(Assigned task):
Lines before the one containing "Mask all regions" are excluded; retype that line and all remaining lines of the material exactly.

_ _ _

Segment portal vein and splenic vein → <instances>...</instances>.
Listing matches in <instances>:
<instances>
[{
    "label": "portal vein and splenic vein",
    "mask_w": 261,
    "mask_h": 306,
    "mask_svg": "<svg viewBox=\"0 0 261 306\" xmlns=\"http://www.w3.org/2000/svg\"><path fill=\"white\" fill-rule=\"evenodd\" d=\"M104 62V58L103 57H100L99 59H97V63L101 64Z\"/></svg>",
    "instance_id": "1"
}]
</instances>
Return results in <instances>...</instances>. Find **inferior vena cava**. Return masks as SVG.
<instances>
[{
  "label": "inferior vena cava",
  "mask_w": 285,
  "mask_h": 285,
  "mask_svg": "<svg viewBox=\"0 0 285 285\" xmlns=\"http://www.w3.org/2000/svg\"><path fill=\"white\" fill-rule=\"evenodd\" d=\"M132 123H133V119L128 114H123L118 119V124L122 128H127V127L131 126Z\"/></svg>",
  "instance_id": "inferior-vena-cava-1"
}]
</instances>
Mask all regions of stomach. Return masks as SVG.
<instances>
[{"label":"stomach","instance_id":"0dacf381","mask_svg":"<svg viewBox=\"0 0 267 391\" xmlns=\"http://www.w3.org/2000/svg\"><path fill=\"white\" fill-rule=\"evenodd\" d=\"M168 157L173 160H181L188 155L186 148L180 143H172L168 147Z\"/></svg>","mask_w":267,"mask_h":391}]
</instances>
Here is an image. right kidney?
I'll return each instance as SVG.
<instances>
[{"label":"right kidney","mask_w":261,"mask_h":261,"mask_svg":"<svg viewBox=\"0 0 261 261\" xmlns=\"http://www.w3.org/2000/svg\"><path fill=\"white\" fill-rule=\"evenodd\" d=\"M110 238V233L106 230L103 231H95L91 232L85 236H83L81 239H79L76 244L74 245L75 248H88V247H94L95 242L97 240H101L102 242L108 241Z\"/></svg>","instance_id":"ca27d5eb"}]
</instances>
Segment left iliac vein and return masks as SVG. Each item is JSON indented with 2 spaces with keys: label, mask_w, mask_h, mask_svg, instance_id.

_ _ _

(Response to this task):
Mask all regions of stomach. Return masks as SVG.
<instances>
[{"label":"stomach","instance_id":"0dacf381","mask_svg":"<svg viewBox=\"0 0 267 391\" xmlns=\"http://www.w3.org/2000/svg\"><path fill=\"white\" fill-rule=\"evenodd\" d=\"M168 157L173 160H181L188 155L186 148L180 143H172L168 147Z\"/></svg>","mask_w":267,"mask_h":391}]
</instances>
Here is an image. right kidney?
I'll return each instance as SVG.
<instances>
[{"label":"right kidney","mask_w":261,"mask_h":261,"mask_svg":"<svg viewBox=\"0 0 261 261\" xmlns=\"http://www.w3.org/2000/svg\"><path fill=\"white\" fill-rule=\"evenodd\" d=\"M110 238V233L106 230L103 231H95L91 232L85 236H83L81 239H79L76 244L74 245L75 248H88V247H94L95 242L97 240H101L102 242L108 241Z\"/></svg>","instance_id":"ca27d5eb"}]
</instances>
Segment left iliac vein and return masks as SVG. Each item is JSON indented with 2 spaces with keys: label, mask_w, mask_h, mask_svg, instance_id.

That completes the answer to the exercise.